Akon Etim Eyakenyi  (born 24 February 1960 in Urue-Offong/Oruko, Nigeria) is a Nigerian politician. She is the current senator representing Akwa Ibom south senatorial district in Akwa Ibom State. She was elected into the senate during the 2019 general elections of Nigeria. She won with a total vote of 122,412. Before being elected into the senate she was the former Minister of Lands, Housing and Urban Development during the regime of President Goodluck Ebele Jonathan.

Early life and education 
Eyakenyi was born in 1960 into the family of Chief Uweh Isangedihi in Urue-Offong/Oruko local government area in Akwa Ibom State. In 1968 she attended Government Primary School, Uko Uyokim where she finished with her First School Leaving Certificate in 1974. In 1974 she enrolled into the Methodist Teacher’s Training College in Oron and graduated with Teachers Grade II Certificate in 1979.

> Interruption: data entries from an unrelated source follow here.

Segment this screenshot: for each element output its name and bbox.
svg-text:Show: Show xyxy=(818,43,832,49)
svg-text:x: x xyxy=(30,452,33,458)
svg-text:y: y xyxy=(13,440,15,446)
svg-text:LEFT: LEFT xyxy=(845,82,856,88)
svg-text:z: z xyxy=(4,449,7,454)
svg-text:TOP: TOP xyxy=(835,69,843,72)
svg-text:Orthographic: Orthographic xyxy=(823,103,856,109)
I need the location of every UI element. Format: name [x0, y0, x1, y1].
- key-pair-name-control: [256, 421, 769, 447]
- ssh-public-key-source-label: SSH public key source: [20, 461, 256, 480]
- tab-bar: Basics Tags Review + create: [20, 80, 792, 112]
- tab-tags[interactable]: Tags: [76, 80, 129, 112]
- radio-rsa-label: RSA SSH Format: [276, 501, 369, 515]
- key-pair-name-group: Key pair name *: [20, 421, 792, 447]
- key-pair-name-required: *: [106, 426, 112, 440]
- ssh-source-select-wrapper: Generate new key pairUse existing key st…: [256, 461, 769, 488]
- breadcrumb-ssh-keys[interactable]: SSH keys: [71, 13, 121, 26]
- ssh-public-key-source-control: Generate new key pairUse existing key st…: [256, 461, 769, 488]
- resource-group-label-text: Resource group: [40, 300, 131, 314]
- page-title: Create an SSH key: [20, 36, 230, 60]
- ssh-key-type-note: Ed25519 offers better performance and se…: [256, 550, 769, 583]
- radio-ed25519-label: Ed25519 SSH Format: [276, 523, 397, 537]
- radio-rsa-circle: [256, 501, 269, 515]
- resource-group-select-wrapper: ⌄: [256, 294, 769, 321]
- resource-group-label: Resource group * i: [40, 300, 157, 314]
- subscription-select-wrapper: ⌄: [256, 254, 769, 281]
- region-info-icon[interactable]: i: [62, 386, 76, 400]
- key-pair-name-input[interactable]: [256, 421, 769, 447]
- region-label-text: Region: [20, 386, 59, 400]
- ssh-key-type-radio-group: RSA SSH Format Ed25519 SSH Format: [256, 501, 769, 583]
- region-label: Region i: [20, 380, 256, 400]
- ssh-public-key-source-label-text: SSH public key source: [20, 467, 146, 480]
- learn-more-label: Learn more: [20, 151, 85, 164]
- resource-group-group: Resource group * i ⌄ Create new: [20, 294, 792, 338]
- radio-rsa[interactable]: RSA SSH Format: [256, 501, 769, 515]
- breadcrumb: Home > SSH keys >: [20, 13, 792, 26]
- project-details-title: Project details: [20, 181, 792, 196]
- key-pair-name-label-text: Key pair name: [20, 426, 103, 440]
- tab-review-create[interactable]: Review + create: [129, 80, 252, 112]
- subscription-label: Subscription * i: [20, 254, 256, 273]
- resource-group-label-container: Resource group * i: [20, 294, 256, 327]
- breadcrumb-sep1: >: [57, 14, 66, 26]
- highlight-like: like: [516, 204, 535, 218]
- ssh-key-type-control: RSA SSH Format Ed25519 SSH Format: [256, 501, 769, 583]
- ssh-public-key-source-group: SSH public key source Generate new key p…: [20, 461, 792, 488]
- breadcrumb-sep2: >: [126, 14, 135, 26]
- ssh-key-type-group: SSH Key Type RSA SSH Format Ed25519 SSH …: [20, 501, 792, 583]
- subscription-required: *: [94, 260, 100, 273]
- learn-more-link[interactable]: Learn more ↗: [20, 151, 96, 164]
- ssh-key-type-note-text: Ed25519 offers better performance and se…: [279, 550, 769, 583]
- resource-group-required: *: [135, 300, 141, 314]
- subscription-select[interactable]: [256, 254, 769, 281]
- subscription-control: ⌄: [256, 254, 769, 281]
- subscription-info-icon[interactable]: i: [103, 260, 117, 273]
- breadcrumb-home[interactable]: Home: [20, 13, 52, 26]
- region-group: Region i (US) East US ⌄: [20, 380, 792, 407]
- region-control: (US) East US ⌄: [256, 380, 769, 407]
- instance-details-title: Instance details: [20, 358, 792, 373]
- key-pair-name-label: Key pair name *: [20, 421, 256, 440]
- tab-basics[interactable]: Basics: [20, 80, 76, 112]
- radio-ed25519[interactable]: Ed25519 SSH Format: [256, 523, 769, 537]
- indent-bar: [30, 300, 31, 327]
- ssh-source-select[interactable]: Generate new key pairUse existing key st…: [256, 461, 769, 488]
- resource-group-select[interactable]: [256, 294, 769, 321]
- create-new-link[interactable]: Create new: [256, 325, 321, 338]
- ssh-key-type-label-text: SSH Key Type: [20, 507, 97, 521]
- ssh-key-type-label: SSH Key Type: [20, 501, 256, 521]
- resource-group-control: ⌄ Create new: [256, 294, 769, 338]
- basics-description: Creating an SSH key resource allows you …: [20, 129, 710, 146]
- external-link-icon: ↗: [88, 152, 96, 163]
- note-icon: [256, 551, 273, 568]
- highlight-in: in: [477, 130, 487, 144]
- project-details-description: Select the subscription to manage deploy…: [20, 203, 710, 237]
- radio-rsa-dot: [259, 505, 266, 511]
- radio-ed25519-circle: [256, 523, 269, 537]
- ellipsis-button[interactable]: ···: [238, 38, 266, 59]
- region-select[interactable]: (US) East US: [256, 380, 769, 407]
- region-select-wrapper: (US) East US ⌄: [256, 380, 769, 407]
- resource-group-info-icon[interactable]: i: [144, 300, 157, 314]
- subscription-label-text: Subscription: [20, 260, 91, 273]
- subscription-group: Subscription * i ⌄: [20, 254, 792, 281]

In 1983 Akon enrolled into the University of Calabar and was given Nigerian Certificate in Education (NCE) in 1986. In 1990, she obtained a Bachelor of Education (B.Ed) degree from the University of Calabar. She also obtained a Master of Education (M.Ed) and Doctor of Philosophy (Ph.D) in Curriculum Education in 2010 and 2014 respectively.
She is married with children and grand children.

Career 
Akon Eyakenyi began her career as a teacher when she was appointed Mistress I & II by the Cross River State Education board where she served from 1986 to 1993. In 1991, while serving as a teacher she was appointed Supervisor for Education, Youths, Sports and Culture in Oron. Subsequently she served in the Akwa Ibom State ministry of education 1993 to 1999 as an Education officer. In 1999, she was appointed to serve in the Akwa Ibom State Education board.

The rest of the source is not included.